▶ [Records shown]

################

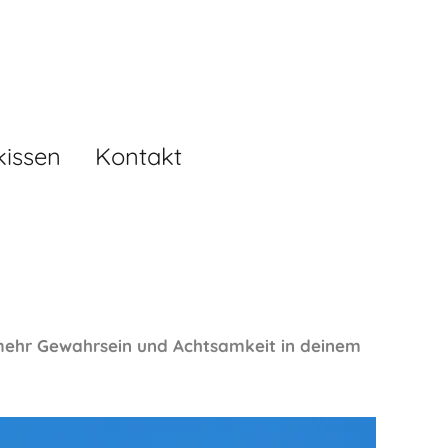
kissen
Kontakt
r mehr Gewahrsein und Achtsamkeit in deinem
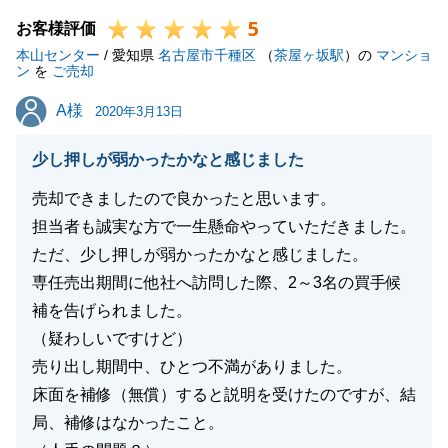
5
した。
お客様評価
本山センター
また何かご不明な点があった際は、ご連絡を頂ければ
/ 愛知県
名古屋市千種区
（
茶屋ヶ坂駅
）の
マンショ
ン
を
ご売却
直ぐに対応させて頂きます。
A様
A様
今後とも、不動産に関するお悩みがございましたら、
2020年3月13日
いつでもご相談ください。
少し押しが弱かったかなと感じました
弊社をご愛顧のほど宜しくお願いいたします。
売却できましたので良かったと思います。
担当者も誠実な方で一生懸命やっていただきました。
ただ、少し押しが弱かったかなと感じました。
閉じる
専任売出期間に他社へ訪問した際、2～3名の買手候
補を告げられました。
（疑わしいですけど）
売り出し期間中、ひとつ不満がありました。
床面を補修（無償）すると説明を受けたのですが、結
局、補修はなかったこと。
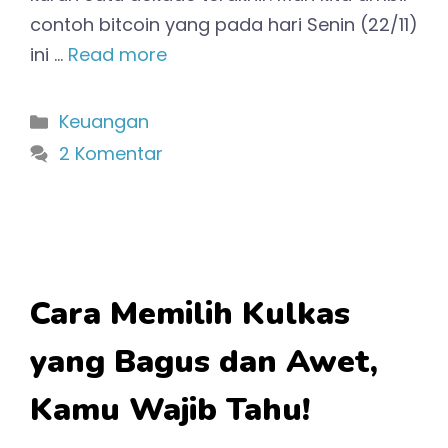
contoh bitcoin yang pada hari Senin (22/11)
ini …
Read more
Kategori
Keuangan
2 Komentar
Cara Memilih Kulkas
yang Bagus dan Awet,
Kamu Wajib Tahu!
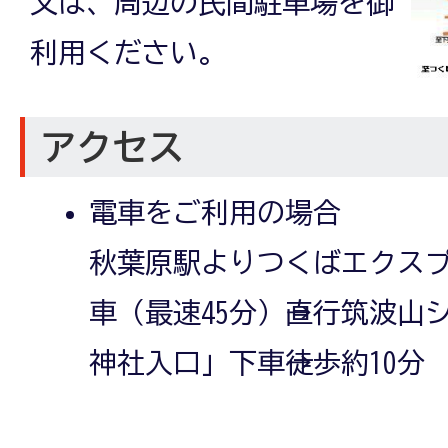
又は、周辺の民間駐車場を御
利用ください。
アクセス
電車をご利用の場合
秋葉原駅よりつくばエクス
車（最速45分）→直行筑波
神社入口」下車→徒歩約10分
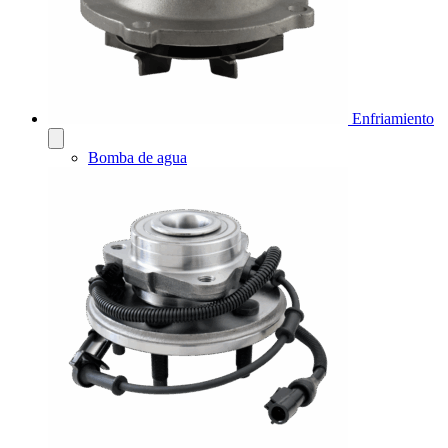
Enfriamiento
Bomba de agua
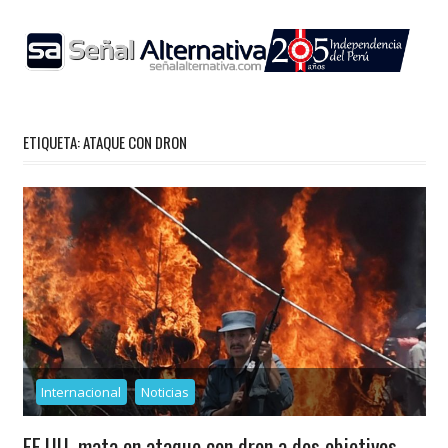
Skip
to
content
ETIQUETA:
ATAQUE CON DRON
Internacional
Noticias
EE.UU. mata en ataque con dron a dos objetivos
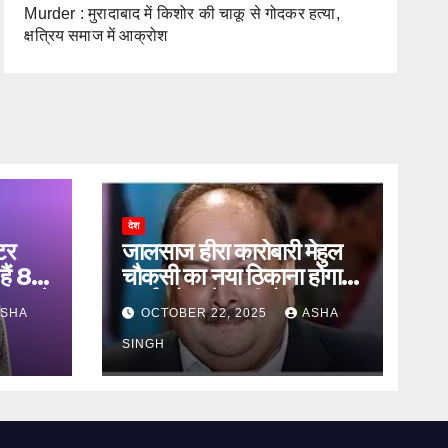
Murder : मुरादाबाद में किशोर की चाकू से गोदकर हत्या,
क्षत्रिय समाज में आक्रोश
देश
टर
जालसाज हीरा कारोबारी मेहुल
हैं 83
चौकसी का नया ठिकाना होगा
ऐलान ने
ऑर्थर रोड जेल की बैरक नंबर
SHA
OCTOBER 22, 2025
ASHA
12
SINGH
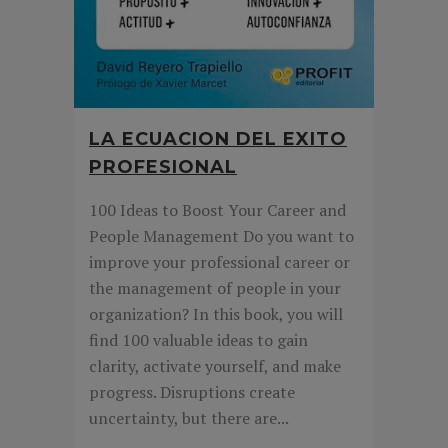
LA ECUACION DEL EXITO
PROFESIONAL
100 Ideas to Boost Your Career and
People Management Do you want to
improve your professional career or
the management of people in your
organization? In this book, you will
find 100 valuable ideas to gain
clarity, activate yourself, and make
progress. Disruptions create
uncertainty, but there are...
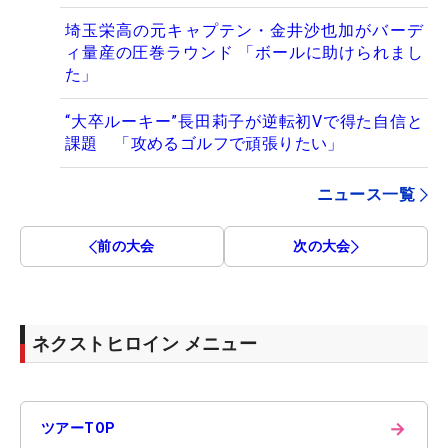
埼玉栄高の元キャプテン・金井沙也加がバーデ
ィ量産の圧巻ラウンド 「ボールに助けられまし
た」
“大卒ルーキー”長田莉子が逆転初Vで得た自信と
課題 「攻めるゴルフで頑張りたい」
ニュース一覧
前の大会
次の大会
ネクストヒロイン メニュー
→
ツアーTOP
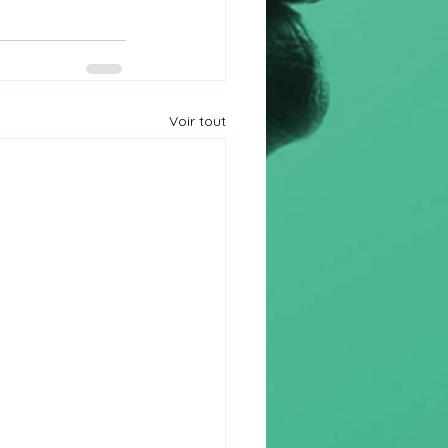
Voir tout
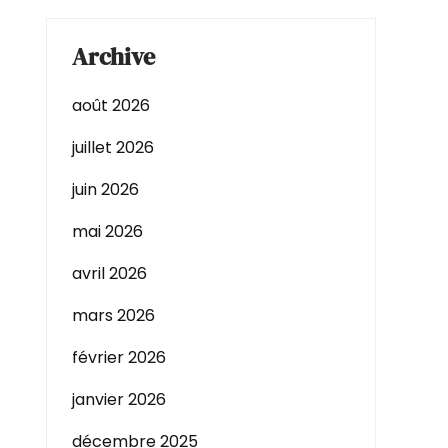
Archive
août 2026
juillet 2026
juin 2026
mai 2026
avril 2026
mars 2026
février 2026
janvier 2026
décembre 2025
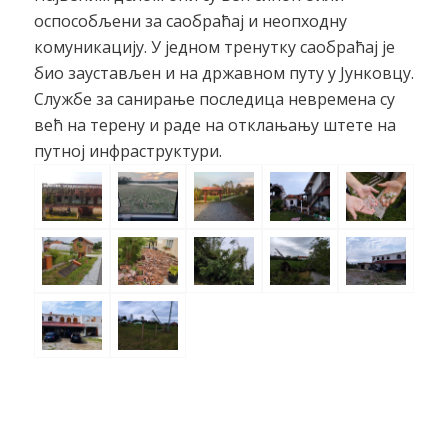
оспособљени за саобраћај и неопходну
комуникацију. У једном тренутку саобраћај је
био заустављен и на државном путу у Јунковцу.
Службе за санирање последица невремена су
већ на терену и раде на отклањању штете на
путној инфраструктури.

################

▶ [Exercise brief] The data above should be set down again exactly, with the pictures omitted.

▶ [Final answer]
kissen
Kontakt
r mehr Gewahrsein und Achtsamkeit in deinem
5
した。
お客様評価
本山センター
また何かご不明な点があった際は、ご連絡を頂ければ
/ 愛知県
名古屋市千種区
（
茶屋ヶ坂駅
）の
マンショ
ン
を
ご売却
直ぐに対応させて頂きます。
A様
A様
今後とも、不動産に関するお悩みがございましたら、
2020年3月13日
いつでもご相談ください。
少し押しが弱かったかなと感じました
弊社をご愛顧のほど宜しくお願いいたします。
売却できましたので良かったと思います。
担当者も誠実な方で一生懸命やっていただきました。
ただ、少し押しが弱かったかなと感じました。
閉じる
専任売出期間に他社へ訪問した際、2～3名の買手候
補を告げられました。
（疑わしいですけど）
売り出し期間中、ひとつ不満がありました。
床面を補修（無償）すると説明を受けたのですが、結
局、補修はなかったこと。
contoh bitcoin yang pada hari Senin (22/11)
ini …
Read more
Kategori
Keuangan
2 Komentar
Cara Memilih Kulkas
yang Bagus dan Awet,
Kamu Wajib Tahu!
又は、周辺の民間駐車場を御
利用ください。
アクセス
電車をご利用の場合
秋葉原駅よりつくばエクス
車（最速45分）→直行筑波
神社入口」下車→徒歩約10分
Enfriamiento
Bomba de agua
Skip
to
content
ETIQUETA:
ATAQUE CON DRON
Internacional
Noticias
EE.UU. mata en ataque con dron a dos objetivos
Murder : मुरादाबाद में किशोर की चाकू से गोदकर हत्या,
क्षत्रिय समाज में आक्रोश
देश
टर
जालसाज हीरा कारोबारी मेहुल
हैं 83
चौकसी का नया ठिकाना होगा
ऐलान ने
ऑर्थर रोड जेल की बैरक नंबर
SHA
OCTOBER 22, 2025
ASHA
12
SINGH
LA ECUACION DEL EXITO
PROFESIONAL
100 Ideas to Boost Your Career and
People Management Do you want to
improve your professional career or
the management of people in your
organization? In this book, you will
find 100 valuable ideas to gain
clarity, activate yourself, and make
progress. Disruptions create
uncertainty, but there are...
埼玉栄高の元キャプテン・金井沙也加がバーデ
ィ量産の圧巻ラウンド 「ボールに助けられまし
た」
“大卒ルーキー”長田莉子が逆転初Vで得た自信と
課題 「攻めるゴルフで頑張りたい」
ニュース一覧
前の大会
次の大会
ネクストヒロイン メニュー
→
ツアーTOP
Voir tout
Archive
août 2026
juillet 2026
juin 2026
mai 2026
avril 2026
mars 2026
février 2026
janvier 2026
décembre 2025
оспособљени за саобраћај и неопходну
комуникацију. У једном тренутку саобраћај је
био заустављен и на државном путу у Јунковцу.
Службе за санирање последица невремена су
већ на терену и раде на отклањању штете на
путној инфраструктури.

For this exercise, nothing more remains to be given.